Can 'Ecological Economics' Put an Accurate Price on Ecosystems?

Canada's wide open spaces and clean cities are misleading: its arable land could fit in Montana and most of its dirty manufacturing has moved to Asia. A more accurate economic model is required to account for Canadians' ecological footprint.

1 minute read

October 16, 2008, 10:00 AM PDT

By Michael Dudley


"[A] group of dissenters has stood back from balance-sheet fundamentalism and adopted a new approach. They call it "ecological economics," a phrase acknowledging that in terms of social, economic, biological, and environmental matters, we really are all in this together.

Mexico has moved past the notion that ecological and social values are necessarily antagonistic to economic ones, and realized instead the urgent need to get the former onto the books of the latter. In 2003, the government recognized that the Sierra Gorda is one of the irreplaceable 'water factories' that supply the country's growing cities and 109 million people. With this in mind, it began distributing $500,000 a year to farmers in upland regions, where rain is captured in streams.
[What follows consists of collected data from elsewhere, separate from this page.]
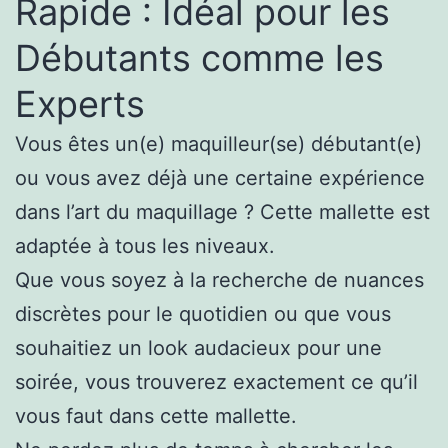
Rapide : Idéal pour les
Débutants comme les
Experts
Vous êtes un(e) maquilleur(se) débutant(e)
ou vous avez déjà une certaine expérience
dans l’art du maquillage ? Cette mallette est
adaptée à tous les niveaux.
Que vous soyez à la recherche de nuances
discrètes pour le quotidien ou que vous
souhaitiez un look audacieux pour une
soirée, vous trouverez exactement ce qu’il
vous faut dans cette mallette.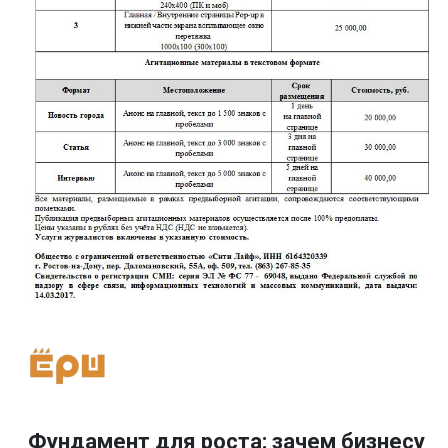
Фундамент для роста: зачем бизнесу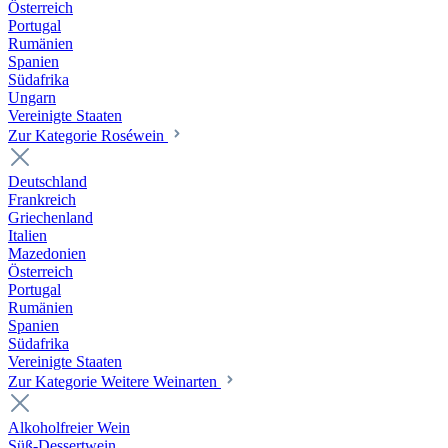
Österreich
Portugal
Rumänien
Spanien
Südafrika
Ungarn
Vereinigte Staaten
Zur Kategorie Roséwein
Deutschland
Frankreich
Griechenland
Italien
Mazedonien
Österreich
Portugal
Rumänien
Spanien
Südafrika
Vereinigte Staaten
Zur Kategorie Weitere Weinarten
Alkoholfreier Wein
Süß-Dessertwein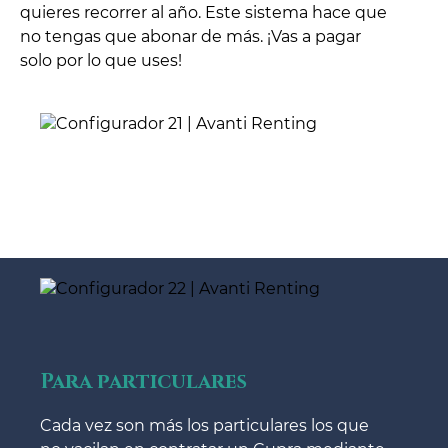
quieres recorrer al año. Este sistema hace que
no tengas que abonar de más. ¡Vas a pagar
solo por lo que uses!
Para particulares
Cada vez son más los particulares los que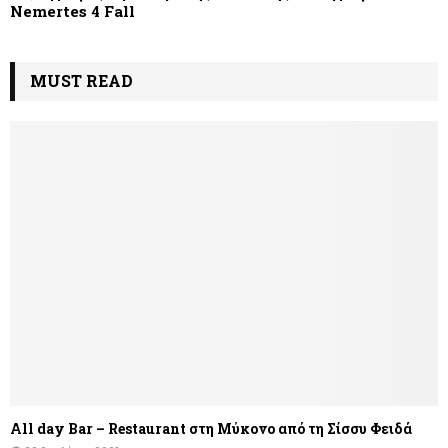
Nemertes 4 Fall
MUST READ
All day Bar – Restaurant στη Μύκονο από τη Σίσσυ Φειδά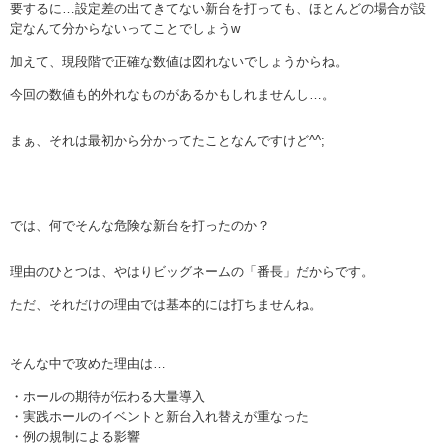
要するに…設定差の出てきてない新台を打っても、ほとんどの場合が設
定なんて分からないってことでしょうw
加えて、現段階で正確な数値は図れないでしょうからね。
今回の数値も的外れなものがあるかもしれませんし…。
まぁ、それは最初から分かってたことなんですけど^^;
では、何でそんな危険な新台を打ったのか？
理由のひとつは、やはりビッグネームの「番長」だからです。
ただ、それだけの理由では基本的には打ちませんね。
そんな中で攻めた理由は…
・ホールの期待が伝わる大量導入
・実践ホールのイベントと新台入れ替えが重なった
・例の規制による影響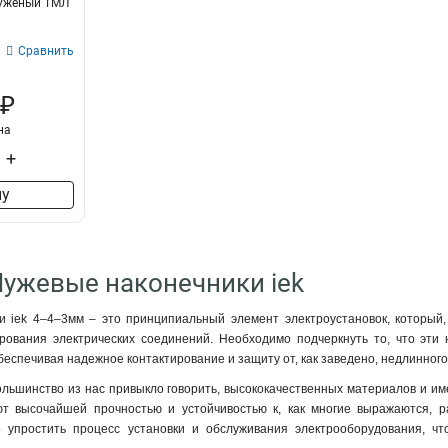
луженый ТМЛ
Сравнить
 ₽
на
+
ну
Лужевые наконечники iek
 iek 4–4–3мм – это принципиальный элемент электроустановок, который, 
рования электрических соединений. Необходимо подчеркнуть то, что эти
обеспечивая надежное контактирование и защиту от, как заведено, недлинног
ольшинство из нас привыкло говорить, высококачественных материалов и 
ют высочайшей прочностью и устойчивостью к, как многие выражаются, 
о упростить процесс установки и обслуживания электрооборудования, ч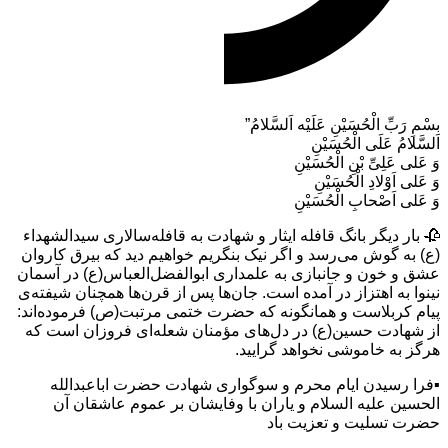
بسْمِ رَبِّ الْحُسَیْنِ عَلَیْه اَلسَّلامُ”
اَلسَّلامُ عَلَى الْحُسَیْنِ
وَ عَلى عَلِىِّ بْنِ الْحُسَیْنِ
وَ عَلى اَوْلادِ الْحُسَیْنِ
وَ عَلى اَصْحابِ الْحُسَیْنِ
🥀 بار دیگر بانگ قافله ایثار و شهادت به قافله‌سالاری سیدالشهداء
(ع) به گوش می‌رسد و اگر نیک بنگریم خواهیم دید که بیرق کاروان
عشق و خون و جانبازی به علمداری ابوالفضل‌العباس(ع) در آسمان
نینوا به اهتزاز در آمده است. جان‌ها پس از قرن‌ها همچنان شیفته‌ی
پیام کربلاست و همانگونه که حضرت ختمی‌ مرتبت(ص) فرموده‌اند:
از شهادت حسین(ع) در دل‌های مؤمنان شعله‌ای فروزان است که
هرگز به خاموشی نخواهد گرایید.
▪️فرا رسيدن ايام محرم و سوگوارى شهادت حضرت اباعبدالله
الحسین علیه السلام و یاران با وفایشان بر عموم عاشقان آن
حضرت تسليت و تعزیت باد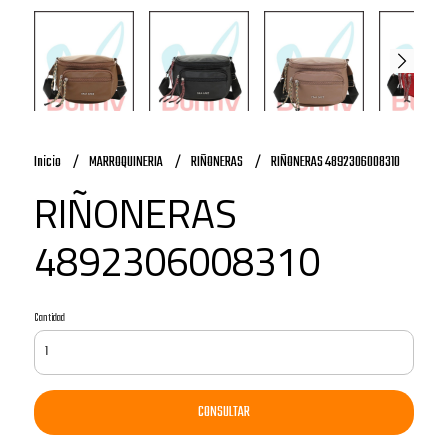
Inicio
MARROQUINERIA
RIÑONERAS
RIÑONERAS 4892306008310
RIÑONERAS
4892306008310
Cantidad
CONSULTAR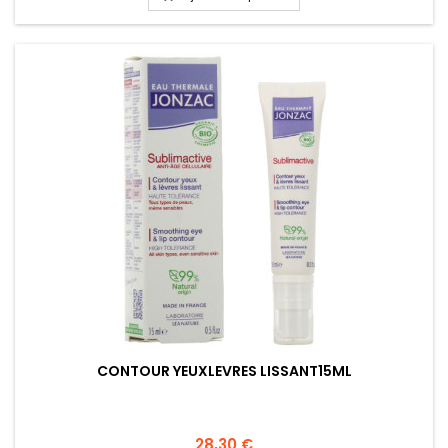
CONTOUR YEUXLEVRES LISSANT15ML
28,30 €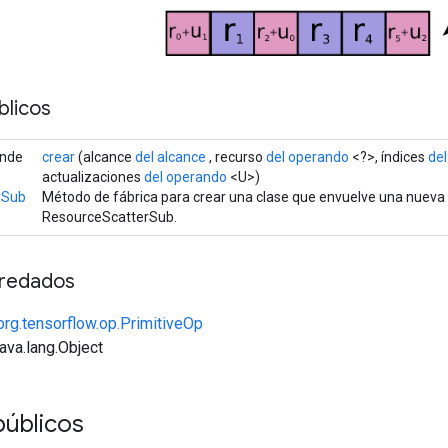
licos
ende
crear
(alcance
del alcance
, recurso
del operando
<?>, índices
de
actualizaciones
del operando
<U>)
rSub
Método de fábrica para crear una clase que envuelve una nueva
ResourceScatterSub.
redados
org.tensorflow.op.PrimitiveOp
java.lang.Object
públicos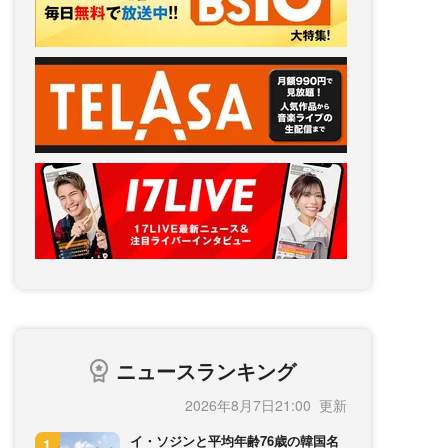
ニュースランキング
2026年8月7日21:00
イ・ソジンと平均年齢76歳の韓国名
One way to answer the hard question of how much a particular patch of ecosystem is worth is to go out and try to build one just like it. That's Wildlands Inc.'s game. The California-based company sells eco-credits based on a portfolio of ecosystems its 100 employees have banked from Georgia to Washington State. It earns profits on 30,000 acres occupied by such endangered species as Swainson's hawks, kit foxes, and giant garter snakes.

Robert Costanza would say that all these ideas...are trying to do the same thing: close the accounting gap between the biophysical world and the economic one."